**Dataset records**
- Opening Delimiter -

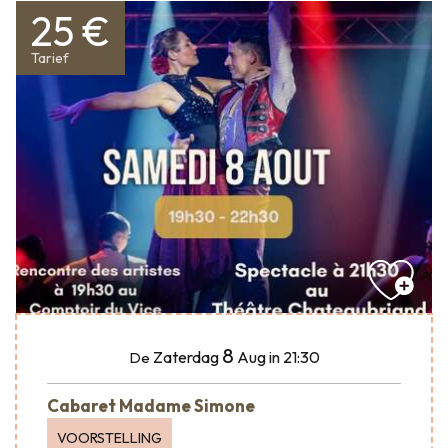
25 €
Tarief
8
Zaterdag
Aug
in 21:30
De
Cabaret Madame Simone
VOORSTELLING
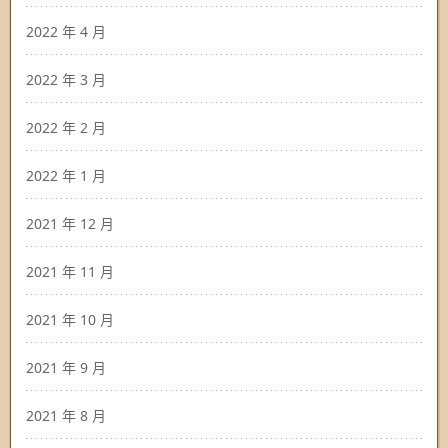
2022 年 4 月
2022 年 3 月
2022 年 2 月
2022 年 1 月
2021 年 12 月
2021 年 11 月
2021 年 10 月
2021 年 9 月
2021 年 8 月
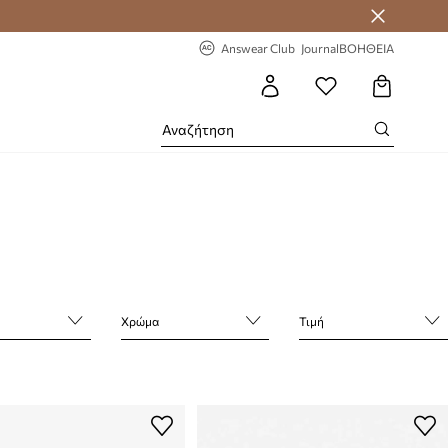
 Answear Club
-20% στην πρώτη παραγγελία
Answear Club
Journal
ΒΟΗΘΕΙΑ
Χρώμα
Τιμή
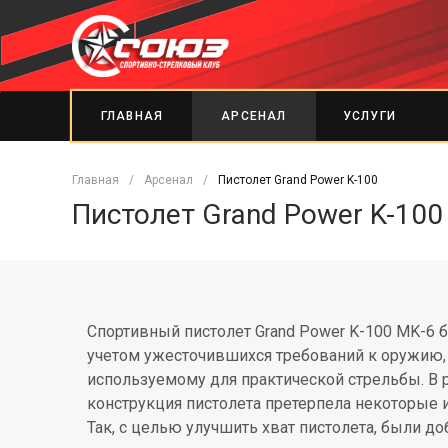
ГЛАВНАЯ
АРСЕНАЛ
УСЛУГИ
Главная
/
Арсенал
/
Пистолет Grand Power K-100
Пистолет Grand Power K-100
Спортивный пистолет Grand Power K-100 MK-6 б
учетом ужесточившихся требований к оружию,
используемому для практической стрельбы. В 
конструкция пистолета претерпела некоторые 
Так, с целью улучшить хват пистолета, были д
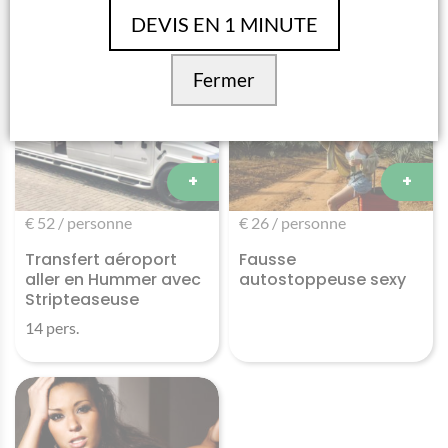
14 pers.
DEVIS EN 1 MINUTE
Fermer
+
+
€ 52 / personne
€ 26 / personne
Transfert aéroport
Fausse
aller en Hummer avec
autostoppeuse sexy
Stripteaseuse
14 pers.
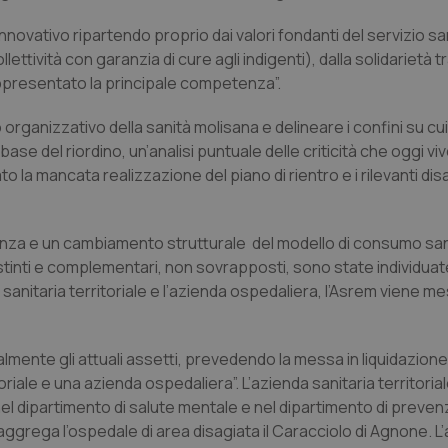
nnovativo ripartendo proprio dai valori fondanti del servizio sa
lettività con garanzia di cure agli indigenti), dalla solidarietà t
rappresentato la principale competenza”.
 organizzativo della sanità molisana e delineare i confini su cu
ase del riordino, un’analisi puntuale delle criticità che oggi vive
o la mancata realizzazione del piano di rientro e i rilevanti dis
ndenza e un cambiamento strutturale del modello di consumo sani
stinti e complementari, non sovrapposti, sono state individuat
a sanitaria territoriale e l’azienda ospedaliera, l’Asrem viene me
almente gli attuali assetti, prevedendo la messa in liquidazione
riale e una azienda ospedaliera”. L’azienda sanitaria territoria
 nel dipartimento di salute mentale e nel dipartimento di preven
aggrega l’ospedale di area disagiata il Caracciolo di Agnone. L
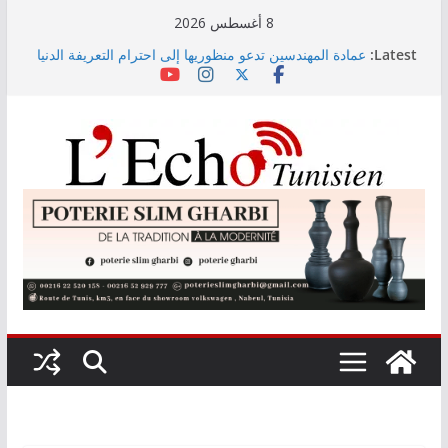
Skip
8 أغسطس 2026
to
Latest:
عمادة المهندسين تدعو منظوريها إلى احترام التعريفة الدنيا
content
المعتمدة
التوجيه الجامعي: صدور دليل طاقة الاستيعاب للدورة
النهائية
أمين بودشارت يلتقي جمهور بنزرت في تجربة موسيقية
استثنائية تجمع الفنان بالجمهور
الاستثمارات الفلاحية الخاصة المصادق عليها ترتفع بـ15
بالمائة إلى موفى ماي 2026
اختيار معهد باستور مركزا إقليميا لشمال إفريقيا في مراقبة
مياه الصرف الصحي والبيئة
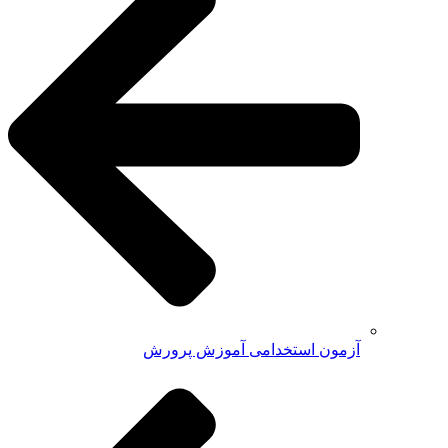
آزمون استخدامی آموزش پرورش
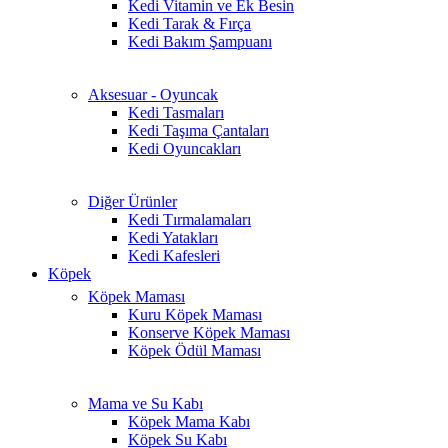
Kedi Vitamin ve Ek Besin
Kedi Tarak & Fırça
Kedi Bakım Şampuanı
Aksesuar - Oyuncak
Kedi Tasmaları
Kedi Taşıma Çantaları
Kedi Oyuncakları
Diğer Ürünler
Kedi Tırmalamaları
Kedi Yatakları
Kedi Kafesleri
Köpek
Köpek Maması
Kuru Köpek Maması
Konserve Köpek Maması
Köpek Ödül Maması
Mama ve Su Kabı
Köpek Mama Kabı
Köpek Su Kabı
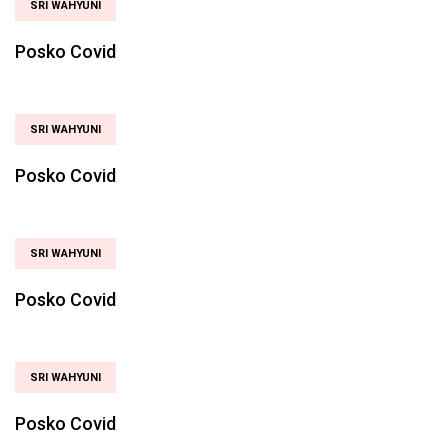
SRI WAHYUNI
Posko Covid
SRI WAHYUNI
Posko Covid
SRI WAHYUNI
Posko Covid
SRI WAHYUNI
Posko Covid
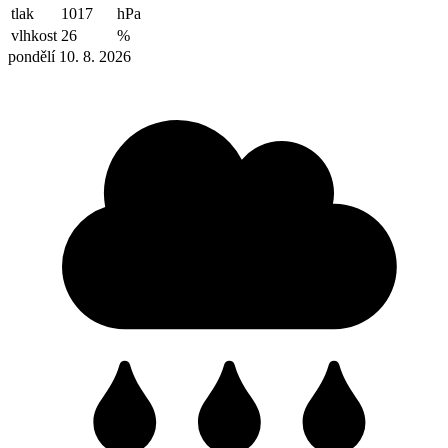
tlak
1017
hPa
vlhkost
26
%
pondělí 10. 8. 2026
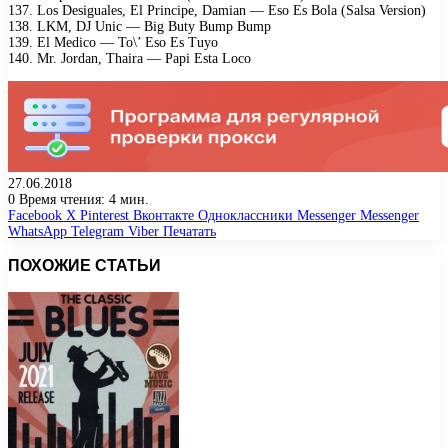
137. Los Desiguales, El Principe, Damian — Eso Es Bola (Salsa Version)
138. LKM, DJ Unic — Big Buty Bump Bump
139. El Medico — To\’ Eso Es Tuyo
140. Mr. Jordan, Thaira — Papi Esta Loco
27.06.2018
0
Время чтения: 4 мин.
Facebook
X
Pinterest
Вконтакте
Одноклассники
Messenger
Messenger
WhatsApp
Telegram
Viber
Печатать
ПОХОЖИЕ СТАТЬИ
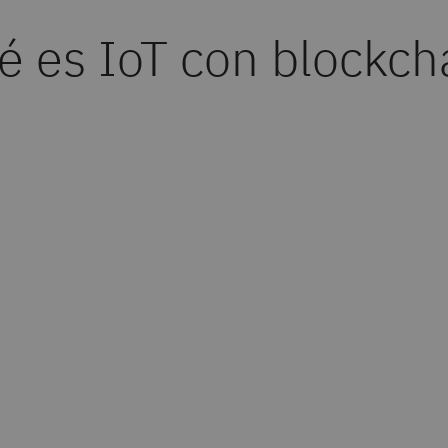
é es IoT con blockch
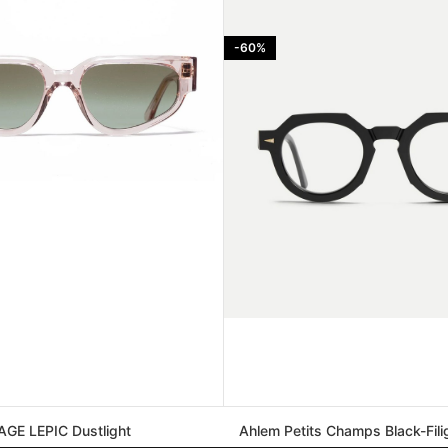
-60%
GE LEPIC Dustlight
Ahlem Petits Champs Black-Fili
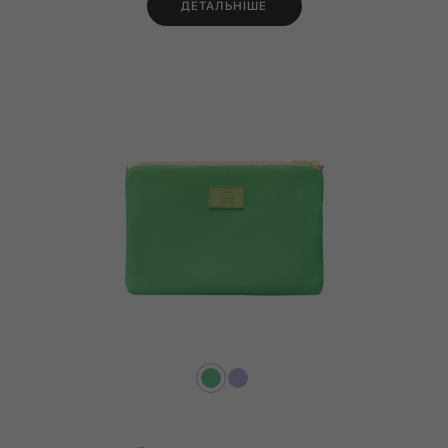
ДЕТАЛЬНІШЕ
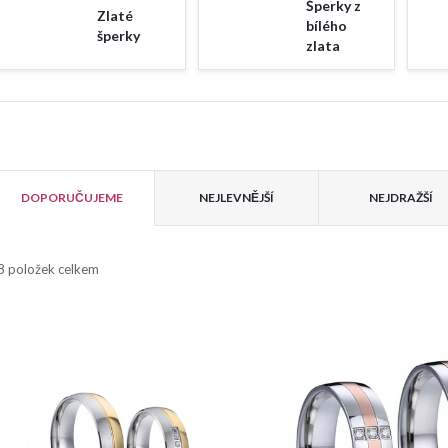
Šperky z
Zlaté
bílého
šperky
zlata
V
Ř
ý
DOPORUČUJEME
NEJLEVNĚJŠÍ
NEJDRAŽŠÍ
a
p
8
položek celkem
z
e
s
n
p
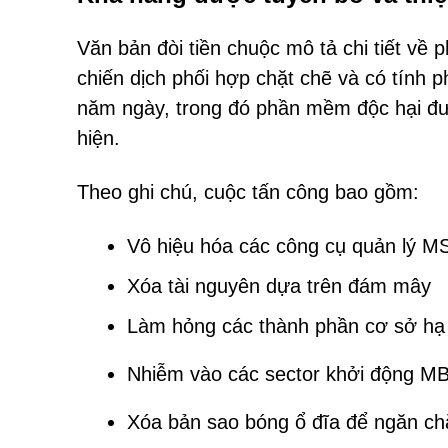
Văn bản đòi tiền chuộc mô tả chi tiết về 
chiến dịch phối hợp chặt chẽ và có tính p
năm ngày, trong đó phần mềm độc hại đư
hiện.
Theo ghi chú, cuộc tấn công bao gồm:
Vô hiệu hóa các công cụ quản lý MS
Xóa tài nguyên dựa trên đám mây
Làm hỏng các thành phần cơ sở hạ
Nhiễm vào các sector khởi động M
Xóa bản sao bóng ổ đĩa để ngăn chặ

- Closing Delimiter -

**Required action**
A faithful copy of the data above is wanted, with every image left out.

**Task response**
25 €
Tarief
8
Zaterdag
Aug
in 21:30
De
Cabaret Madame Simone
VOORSTELLING
2022 年 4 月
2022 年 3 月
2022 年 2 月
2022 年 1 月
2021 年 12 月
2021 年 11 月
2021 年 10 月
2021 年 9 月
2021 年 8 月
 Answear Club
-20% στην πρώτη παραγγελία
Answear Club
Journal
ΒΟΗΘΕΙΑ
Χρώμα
Τιμή
ГЛАВНАЯ
АРСЕНАЛ
УСЛУГИ
Главная
/
Арсенал
/
Пистолет Grand Power K-100
Пистолет Grand Power K-100
Спортивный пистолет Grand Power K-100 MK-6 б
учетом ужесточившихся требований к оружию,
используемому для практической стрельбы. В 
конструкция пистолета претерпела некоторые 
Так, с целью улучшить хват пистолета, были д
14 pers.
DEVIS EN 1 MINUTE
Fermer
+
+
€ 52 / personne
€ 26 / personne
Transfert aéroport
Fausse
aller en Hummer avec
autostoppeuse sexy
Stripteaseuse
14 pers.
nnovativo ripartendo proprio dai valori fondanti del servizio sa
lettività con garanzia di cure agli indigenti), dalla solidarietà t
rappresentato la principale competenza”.
 organizzativo della sanità molisana e delineare i confini su cu
ase del riordino, un’analisi puntuale delle criticità che oggi vive
o la mancata realizzazione del piano di rientro e i rilevanti dis
ndenza e un cambiamento strutturale del modello di consumo sani
stinti e complementari, non sovrapposti, sono state individuat
a sanitaria territoriale e l’azienda ospedaliera, l’Asrem viene me
almente gli attuali assetti, prevedendo la messa in liquidazione
riale e una azienda ospedaliera”. L’azienda sanitaria territoria
 nel dipartimento di salute mentale e nel dipartimento di preven
aggrega l’ospedale di area disagiata il Caracciolo di Agnone. L
Skip
8 أغسطس 2026
to
Latest:
عمادة المهندسين تدعو منظوريها إلى احترام التعريفة الدنيا
content
المعتمدة
التوجيه الجامعي: صدور دليل طاقة الاستيعاب للدورة
النهائية
أمين بودشارت يلتقي جمهور بنزرت في تجربة موسيقية
استثنائية تجمع الفنان بالجمهور
الاستثمارات الفلاحية الخاصة المصادق عليها ترتفع بـ15
بالمائة إلى موفى ماي 2026
اختيار معهد باستور مركزا إقليميا لشمال إفريقيا في مراقبة
مياه الصرف الصحي والبيئة
آزمون استخدامی آموزش پرورش
Kedi Vitamin ve Ek Besin
Kedi Tarak & Fırça
Kedi Bakım Şampuanı
Aksesuar - Oyuncak
Kedi Tasmaları
Kedi Taşıma Çantaları
Kedi Oyuncakları
Diğer Ürünler
Kedi Tırmalamaları
Kedi Yatakları
Kedi Kafesleri
Köpek
Köpek Maması
Kuru Köpek Maması
Konserve Köpek Maması
Köpek Ödül Maması
Mama ve Su Kabı
Köpek Mama Kabı
Köpek Su Kabı
SRI WAHYUNI
Posko Covid
SRI WAHYUNI
Posko Covid
SRI WAHYUNI
Posko Covid
SRI WAHYUNI
Posko Covid
tlak
1017
hPa
vlhkost
26
%
pondělí 10. 8. 2026
137. Los Desiguales, El Principe, Damian — Eso Es Bola (Salsa Version)
138. LKM, DJ Unic — Big Buty Bump Bump
139. El Medico — To\’ Eso Es Tuyo
140. Mr. Jordan, Thaira — Papi Esta Loco
27.06.2018
0
Время чтения: 4 мин.
Facebook
X
Pinterest
Вконтакте
Одноклассники
Messenger
Messenger
WhatsApp
Telegram
Viber
Печатать
ПОХОЖИЕ СТАТЬИ
é es IoT con blockch
-60%
GE LEPIC Dustlight
Ahlem Petits Champs Black-Fili
ДЕТАЛЬНІШЕ
Šperky z
Zlaté
bílého
šperky
zlata
V
Ř
ý
DOPORUČUJEME
NEJLEVNĚJŠÍ
NEJDRAŽŠÍ
a
p
8
položek celkem
z
e
s
n
p
Văn bản đòi tiền chuộc mô tả chi tiết về 
chiến dịch phối hợp chặt chẽ và có tính p
năm ngày, trong đó phần mềm độc hại đư
hiện.
Theo ghi chú, cuộc tấn công bao gồm:
Vô hiệu hóa các công cụ quản lý MS
Xóa tài nguyên dựa trên đám mây
Làm hỏng các thành phần cơ sở hạ
Nhiễm vào các sector khởi động M
Xóa bản sao bóng ổ đĩa để ngăn chặ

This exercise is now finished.